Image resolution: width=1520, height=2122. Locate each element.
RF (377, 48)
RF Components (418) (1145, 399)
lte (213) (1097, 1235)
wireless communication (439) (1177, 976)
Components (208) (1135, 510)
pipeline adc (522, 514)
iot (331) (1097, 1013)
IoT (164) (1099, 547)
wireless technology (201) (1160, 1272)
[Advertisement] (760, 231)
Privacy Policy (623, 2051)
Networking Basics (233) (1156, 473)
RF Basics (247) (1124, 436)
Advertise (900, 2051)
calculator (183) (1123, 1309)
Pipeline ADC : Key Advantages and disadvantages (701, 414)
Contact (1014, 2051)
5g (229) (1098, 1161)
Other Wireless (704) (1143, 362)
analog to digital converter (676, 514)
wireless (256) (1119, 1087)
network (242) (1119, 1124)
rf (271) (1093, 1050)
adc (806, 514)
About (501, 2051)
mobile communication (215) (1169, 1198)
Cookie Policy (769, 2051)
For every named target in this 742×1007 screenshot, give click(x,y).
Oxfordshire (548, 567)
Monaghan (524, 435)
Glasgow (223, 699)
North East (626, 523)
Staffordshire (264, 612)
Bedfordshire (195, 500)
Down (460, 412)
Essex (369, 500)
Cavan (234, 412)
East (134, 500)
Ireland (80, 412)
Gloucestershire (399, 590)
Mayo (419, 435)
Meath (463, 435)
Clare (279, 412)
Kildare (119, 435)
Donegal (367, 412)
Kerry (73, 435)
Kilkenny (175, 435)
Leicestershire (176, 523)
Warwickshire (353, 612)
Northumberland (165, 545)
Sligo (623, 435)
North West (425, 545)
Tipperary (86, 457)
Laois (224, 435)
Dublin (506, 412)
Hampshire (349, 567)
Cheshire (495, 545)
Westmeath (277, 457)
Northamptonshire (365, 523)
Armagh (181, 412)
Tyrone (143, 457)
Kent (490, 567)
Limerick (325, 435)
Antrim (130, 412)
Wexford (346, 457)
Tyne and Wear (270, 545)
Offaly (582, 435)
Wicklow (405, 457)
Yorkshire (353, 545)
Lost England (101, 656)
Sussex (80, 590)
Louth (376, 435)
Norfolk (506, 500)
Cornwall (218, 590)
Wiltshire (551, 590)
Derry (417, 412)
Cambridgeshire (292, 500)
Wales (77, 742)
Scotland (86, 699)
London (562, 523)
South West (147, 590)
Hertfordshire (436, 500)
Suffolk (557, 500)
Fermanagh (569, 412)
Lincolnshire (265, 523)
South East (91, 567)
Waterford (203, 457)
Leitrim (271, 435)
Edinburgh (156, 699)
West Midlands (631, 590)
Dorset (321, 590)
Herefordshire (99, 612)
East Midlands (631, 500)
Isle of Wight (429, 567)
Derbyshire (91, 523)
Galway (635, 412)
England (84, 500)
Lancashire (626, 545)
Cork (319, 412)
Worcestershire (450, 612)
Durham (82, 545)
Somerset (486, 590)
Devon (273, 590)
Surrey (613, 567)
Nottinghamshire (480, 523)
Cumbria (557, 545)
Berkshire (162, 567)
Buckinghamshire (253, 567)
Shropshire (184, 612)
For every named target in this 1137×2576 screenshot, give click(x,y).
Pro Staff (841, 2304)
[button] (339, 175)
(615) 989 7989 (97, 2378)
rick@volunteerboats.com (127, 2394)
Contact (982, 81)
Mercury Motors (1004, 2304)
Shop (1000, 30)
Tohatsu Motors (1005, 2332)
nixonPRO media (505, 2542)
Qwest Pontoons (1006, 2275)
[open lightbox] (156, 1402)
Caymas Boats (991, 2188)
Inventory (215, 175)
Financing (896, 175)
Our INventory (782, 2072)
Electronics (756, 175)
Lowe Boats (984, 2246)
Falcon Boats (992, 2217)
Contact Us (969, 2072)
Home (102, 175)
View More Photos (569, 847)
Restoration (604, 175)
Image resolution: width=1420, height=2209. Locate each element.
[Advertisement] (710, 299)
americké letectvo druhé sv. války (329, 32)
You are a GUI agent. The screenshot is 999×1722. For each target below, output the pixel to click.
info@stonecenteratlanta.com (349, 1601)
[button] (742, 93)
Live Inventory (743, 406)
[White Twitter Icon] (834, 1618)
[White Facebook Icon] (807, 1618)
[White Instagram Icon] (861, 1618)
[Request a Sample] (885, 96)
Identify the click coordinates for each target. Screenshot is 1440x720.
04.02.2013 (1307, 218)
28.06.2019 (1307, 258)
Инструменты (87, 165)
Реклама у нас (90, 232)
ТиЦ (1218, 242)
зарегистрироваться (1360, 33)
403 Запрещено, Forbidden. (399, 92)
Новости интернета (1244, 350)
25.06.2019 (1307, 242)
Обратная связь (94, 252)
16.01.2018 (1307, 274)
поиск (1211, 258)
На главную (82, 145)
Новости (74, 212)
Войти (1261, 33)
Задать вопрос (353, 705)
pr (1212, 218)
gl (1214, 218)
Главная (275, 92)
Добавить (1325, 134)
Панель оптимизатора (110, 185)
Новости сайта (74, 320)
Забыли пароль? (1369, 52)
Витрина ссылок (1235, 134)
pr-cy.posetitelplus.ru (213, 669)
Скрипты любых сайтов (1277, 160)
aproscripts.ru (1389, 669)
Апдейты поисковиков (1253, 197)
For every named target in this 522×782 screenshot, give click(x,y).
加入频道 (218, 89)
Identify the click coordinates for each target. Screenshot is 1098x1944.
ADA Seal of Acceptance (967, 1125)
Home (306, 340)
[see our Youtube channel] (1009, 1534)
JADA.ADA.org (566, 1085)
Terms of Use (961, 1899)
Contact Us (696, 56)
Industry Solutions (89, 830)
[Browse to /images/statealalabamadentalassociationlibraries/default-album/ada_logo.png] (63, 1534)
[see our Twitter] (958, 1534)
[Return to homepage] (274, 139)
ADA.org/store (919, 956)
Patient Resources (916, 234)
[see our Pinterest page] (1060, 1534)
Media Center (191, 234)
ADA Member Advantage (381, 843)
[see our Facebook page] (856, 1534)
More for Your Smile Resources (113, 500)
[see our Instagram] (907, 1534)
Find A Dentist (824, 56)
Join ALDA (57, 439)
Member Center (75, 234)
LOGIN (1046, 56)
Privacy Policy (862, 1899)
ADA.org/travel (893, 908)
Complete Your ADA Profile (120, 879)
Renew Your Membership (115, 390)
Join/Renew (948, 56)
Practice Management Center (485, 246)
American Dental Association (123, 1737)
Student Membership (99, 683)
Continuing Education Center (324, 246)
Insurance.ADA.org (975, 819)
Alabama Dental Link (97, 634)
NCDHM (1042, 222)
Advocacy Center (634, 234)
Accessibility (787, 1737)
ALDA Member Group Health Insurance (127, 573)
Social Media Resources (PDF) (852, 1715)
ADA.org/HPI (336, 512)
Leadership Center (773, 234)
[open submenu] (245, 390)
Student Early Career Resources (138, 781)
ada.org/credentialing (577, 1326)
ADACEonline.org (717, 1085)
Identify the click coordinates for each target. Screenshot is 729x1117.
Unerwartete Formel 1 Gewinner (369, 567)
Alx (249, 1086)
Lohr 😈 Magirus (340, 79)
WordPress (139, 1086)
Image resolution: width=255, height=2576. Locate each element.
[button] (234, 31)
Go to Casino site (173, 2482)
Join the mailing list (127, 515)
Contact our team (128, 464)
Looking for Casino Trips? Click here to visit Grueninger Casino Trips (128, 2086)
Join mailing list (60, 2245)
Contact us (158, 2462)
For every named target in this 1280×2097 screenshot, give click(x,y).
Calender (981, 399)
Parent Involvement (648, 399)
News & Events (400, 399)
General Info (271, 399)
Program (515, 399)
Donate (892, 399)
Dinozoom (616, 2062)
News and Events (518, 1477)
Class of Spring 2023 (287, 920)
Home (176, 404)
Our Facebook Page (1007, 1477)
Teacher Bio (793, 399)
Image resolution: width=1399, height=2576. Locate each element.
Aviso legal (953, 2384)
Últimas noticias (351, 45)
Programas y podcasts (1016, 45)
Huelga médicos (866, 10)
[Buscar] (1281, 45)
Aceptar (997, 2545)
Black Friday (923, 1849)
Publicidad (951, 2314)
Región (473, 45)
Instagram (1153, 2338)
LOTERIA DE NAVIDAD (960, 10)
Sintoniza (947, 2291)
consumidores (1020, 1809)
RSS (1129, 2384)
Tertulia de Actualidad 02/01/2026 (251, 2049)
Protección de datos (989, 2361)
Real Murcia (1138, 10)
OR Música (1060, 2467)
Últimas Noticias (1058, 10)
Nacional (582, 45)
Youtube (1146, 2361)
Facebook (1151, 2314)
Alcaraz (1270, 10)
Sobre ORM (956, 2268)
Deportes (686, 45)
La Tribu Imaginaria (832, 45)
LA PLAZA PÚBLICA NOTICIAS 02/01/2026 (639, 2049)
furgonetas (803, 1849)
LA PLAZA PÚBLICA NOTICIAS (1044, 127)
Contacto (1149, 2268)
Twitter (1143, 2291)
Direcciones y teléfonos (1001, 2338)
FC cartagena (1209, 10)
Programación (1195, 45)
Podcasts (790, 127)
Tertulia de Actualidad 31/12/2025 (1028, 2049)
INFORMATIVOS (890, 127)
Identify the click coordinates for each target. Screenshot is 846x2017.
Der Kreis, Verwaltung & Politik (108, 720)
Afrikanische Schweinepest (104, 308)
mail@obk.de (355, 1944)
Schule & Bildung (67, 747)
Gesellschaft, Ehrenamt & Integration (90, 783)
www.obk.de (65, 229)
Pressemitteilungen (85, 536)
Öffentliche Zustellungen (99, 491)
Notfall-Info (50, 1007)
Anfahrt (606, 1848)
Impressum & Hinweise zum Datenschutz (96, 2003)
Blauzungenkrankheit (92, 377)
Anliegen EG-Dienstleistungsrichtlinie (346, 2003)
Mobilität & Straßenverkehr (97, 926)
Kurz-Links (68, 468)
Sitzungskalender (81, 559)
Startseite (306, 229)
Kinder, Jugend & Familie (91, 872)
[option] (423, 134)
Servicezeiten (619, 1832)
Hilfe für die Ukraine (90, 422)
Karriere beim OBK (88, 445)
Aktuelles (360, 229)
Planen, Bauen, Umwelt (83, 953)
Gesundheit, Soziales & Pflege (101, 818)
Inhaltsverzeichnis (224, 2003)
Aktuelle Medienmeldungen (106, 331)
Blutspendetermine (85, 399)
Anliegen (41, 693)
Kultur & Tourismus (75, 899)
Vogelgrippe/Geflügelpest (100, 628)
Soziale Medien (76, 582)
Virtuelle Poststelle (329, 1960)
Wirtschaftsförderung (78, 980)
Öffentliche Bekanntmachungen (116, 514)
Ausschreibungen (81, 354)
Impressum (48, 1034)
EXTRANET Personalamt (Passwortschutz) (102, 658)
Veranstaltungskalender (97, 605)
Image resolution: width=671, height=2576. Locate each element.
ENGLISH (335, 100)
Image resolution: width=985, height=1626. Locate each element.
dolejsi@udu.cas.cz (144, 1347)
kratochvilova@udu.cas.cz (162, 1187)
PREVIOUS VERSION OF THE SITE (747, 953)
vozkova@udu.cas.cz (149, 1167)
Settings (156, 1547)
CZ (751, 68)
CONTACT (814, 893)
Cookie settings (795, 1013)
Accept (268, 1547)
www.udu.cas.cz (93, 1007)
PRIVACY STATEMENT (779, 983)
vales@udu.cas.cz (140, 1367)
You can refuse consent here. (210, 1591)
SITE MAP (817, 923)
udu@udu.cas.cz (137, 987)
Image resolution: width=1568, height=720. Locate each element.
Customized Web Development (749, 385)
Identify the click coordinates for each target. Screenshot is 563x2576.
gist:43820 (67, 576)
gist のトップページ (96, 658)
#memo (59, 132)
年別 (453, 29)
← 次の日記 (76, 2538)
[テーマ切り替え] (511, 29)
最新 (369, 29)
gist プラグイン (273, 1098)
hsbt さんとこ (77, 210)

__________

**Work item:** Each line of the data above that contains the word "PLAZA" counts once; report the total and add nothing.

**Solution to this problem:** 2